A birthday chat with Bon Evans

This Friday, Jul. 20, Bon Evans participates in a Tribute to Gord Downie at the Ale House.
Submitted photo.

Bon Evans turns 33 today. While we were chatting this morning at his house in Bath, he takes a moment to silence his phone, as the Facebook birthday notifications are going off quite frequently within the first couple of minutes of my arrival.  

“I like to reply to them right away,” says Evans. “Everybody means something to me. Even someone random that comes out of the woodwork, I’ll still say thanks! They took time to say something to me.”

Bon Evans talks a lot about connections. The connections within the Kingston music scene. Connecting with friends. Connecting with family. He throws me off when he mentions “the band I’m playing with right now. It’s my dads.”

“It’s your dad’s band?” I asked.

“My dad and my step-dad. I love them. We get along great.”

“Oh, it’s plural!”

Over the course of our half-hour chat, Evans spends more time talking about musicians and people on the scene that he admires than he does talking about himself: The Glorious Sons, singers Solomon Woodland, Smitty, and Emily Fennell. His own band members (Dave Bull, plus the aforementioned fathers). Photographer Nick DeWolfe, promoter Dave Wreggitt, sound tech Trevor Johnson.

Evans was born and raised in Kingston, and started playing music at age 25.
“Someone gave me a guitar years ago as a present,” says Evans. “I was moving with this thing, keeping it for sentimental reasons mostly, but one day I decided to teach myself some chords.”

Songwriting came very naturally, and quickly.

“The first day I picked up the guitar, I started writing something,” he says. “And I still play that song live to this day.”

Outside of writing and performing, Evans stays involved in the musical community as a board member of Joe’s M.I.L.L., in particular helping with their social media channels. This Friday, he and his band will also be volunteering as part of the Gord Downie tribute show at The Ale House. The event is not a typical tribute concert, where all artists are expected to play their favourite Tragically Hip or Gord Downie songs.  

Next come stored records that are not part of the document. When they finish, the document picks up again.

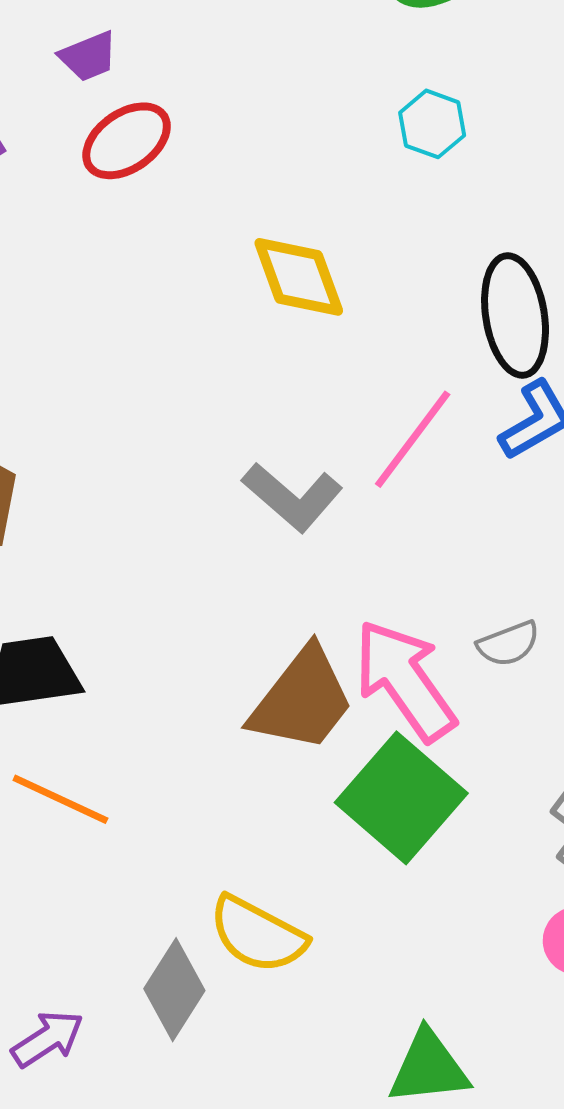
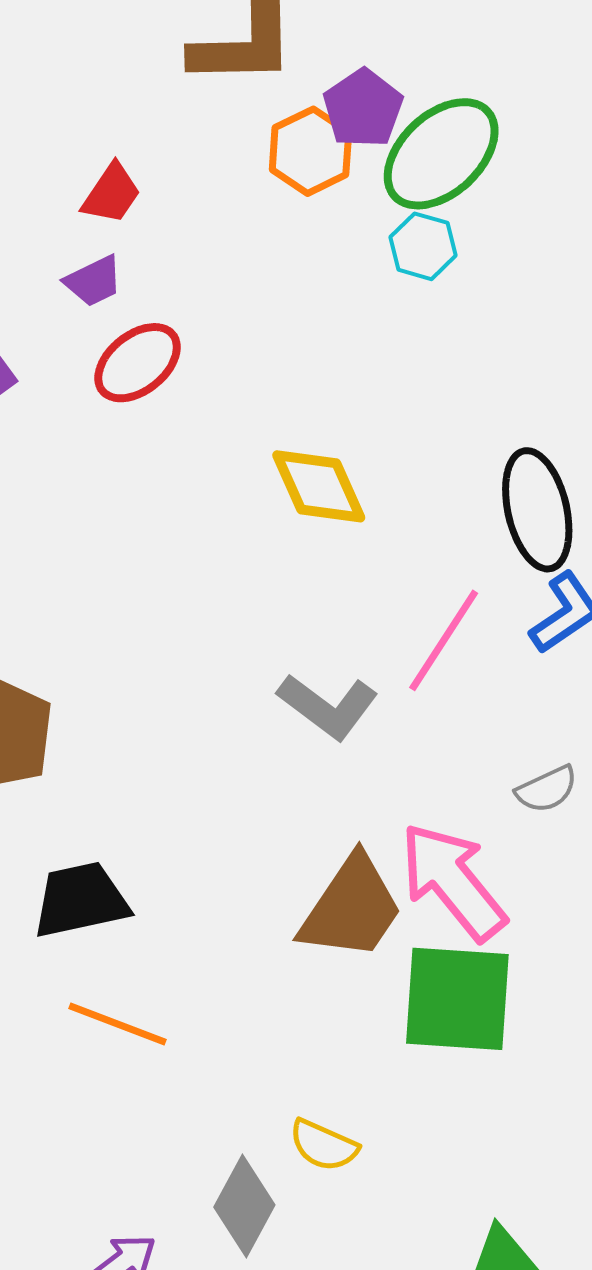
cyan hexagon: (432, 124) -> (423, 246), moved
gray semicircle: (508, 644) -> (547, 789), moved
green square: (401, 798) -> (457, 999), turned -33
yellow semicircle: (258, 934) -> (324, 1145), size x0.7

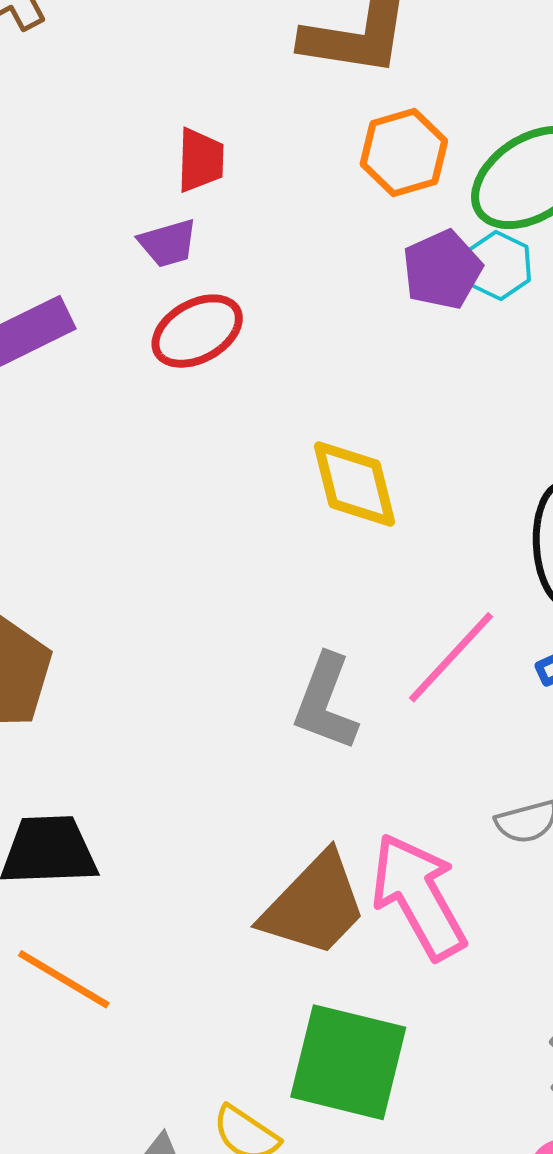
purple pentagon: (363, 108) -> (442, 270), moved
red trapezoid: (111, 194) -> (201, 160), turned -42
gray L-shape: (328, 706) -> (326, 702), turned 64
green square: (457, 999) -> (348, 1062), moved

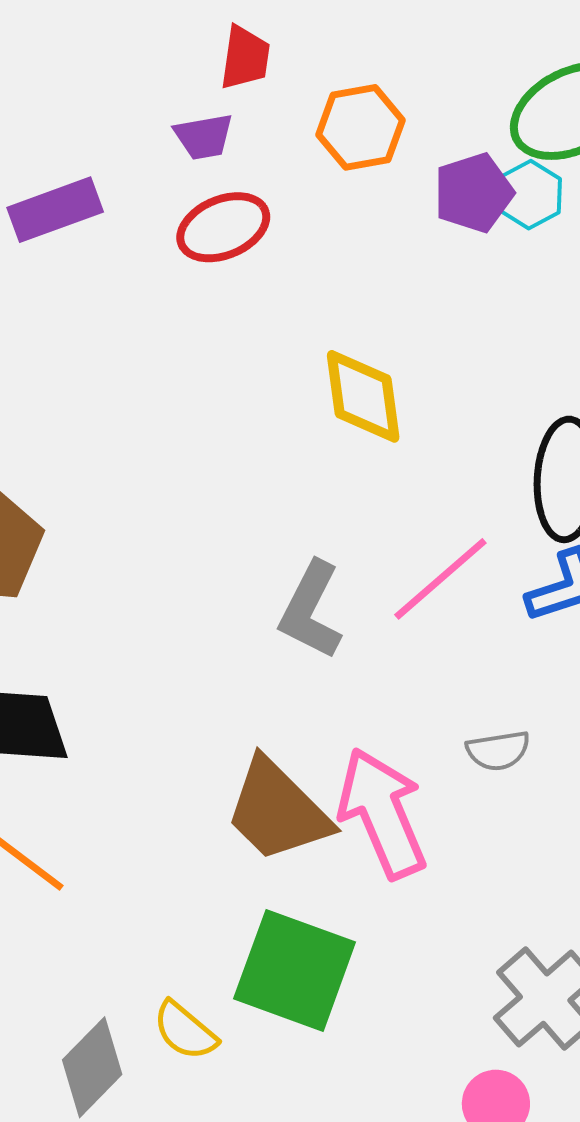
orange hexagon: (404, 152) -> (361, 127), moved
brown trapezoid: (314, 905) -> (278, 811), turned 85

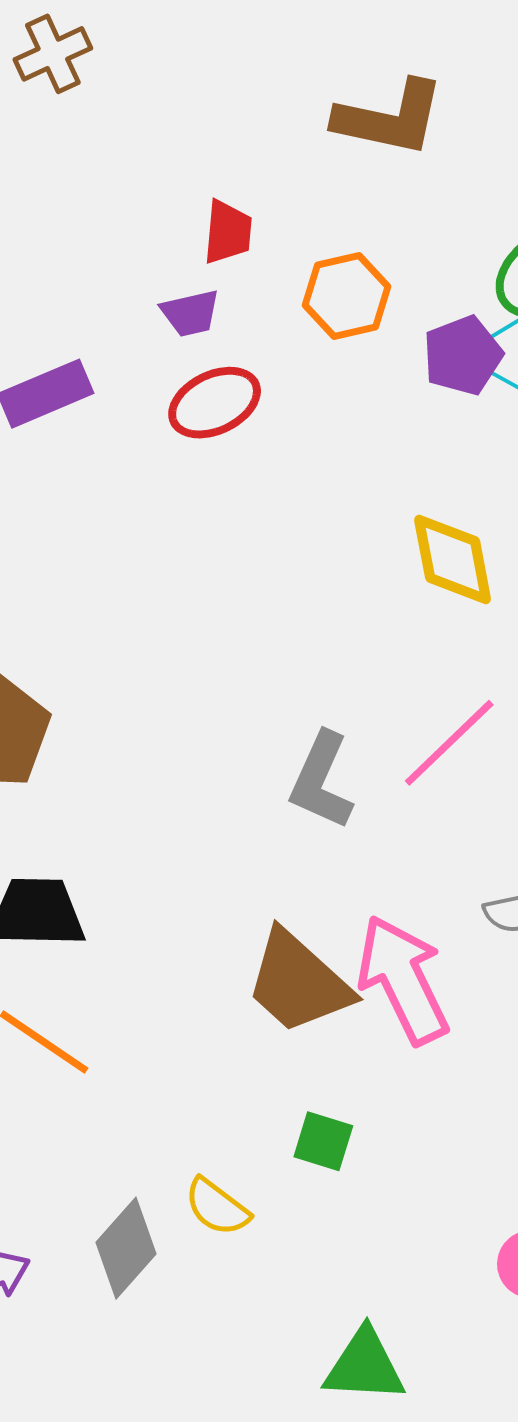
yellow diamond: (363, 396) -> (453, 559), moved
green square: (295, 970) -> (323, 1141), size x0.5

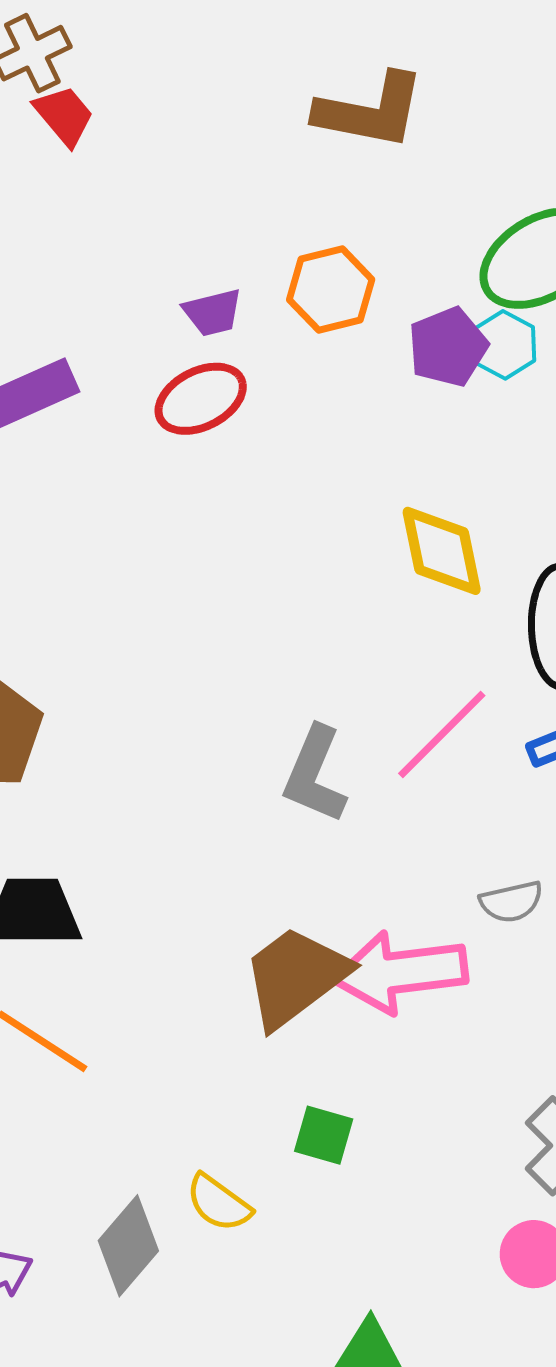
red trapezoid: (228, 232) -> (64, 116), moved, turned -44
purple trapezoid: (190, 313) -> (213, 312), moved
pink arrow: (403, 980) -> (400, 972), turned -70
brown trapezoid: (298, 982) -> (296, 977), turned 102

“We’ll do about eight originals, before getting to the cover songs,” explains Evans. “The show as a whole is a tribute to Gord, not just his music.”

The event will raise money for the Downie Wenjack Fund, Gord Downie Fund for Brain Cancer Research, plus local indigenous initiatives.

“The very first show I ever saw was The Tragically Hip in Ottawa,” says Evans. “I remember being up in the nosebleeds with binoculars that didn’t adjust. I was still kind of small so I’d have to look through one lens at a time. Even then, I could see Downie’s intensity. That raw passion sent shivers up my spine.”

Later this summer, Evans will be releasing a single, ‘Middle of the Night,’ with local producer Cory Ede. It’s a dancier song than one would expect from a singer-songwriter who is mostly known for playing acoustic guitar, with a definite summer vibe. On Saturday, Aug. 4, the Bon Evans Band will also appear at The Embassy.

Tickets for the Gord Downie Tribute show on Friday, Jul. 20 are $25. Doors open at 6 p.m. Also performing are Smitty, John Torres, Tracy Drinka, Tim Aylesworth, Jordy Jackson, Donna Lynn, Shannon Monk Payne, and more.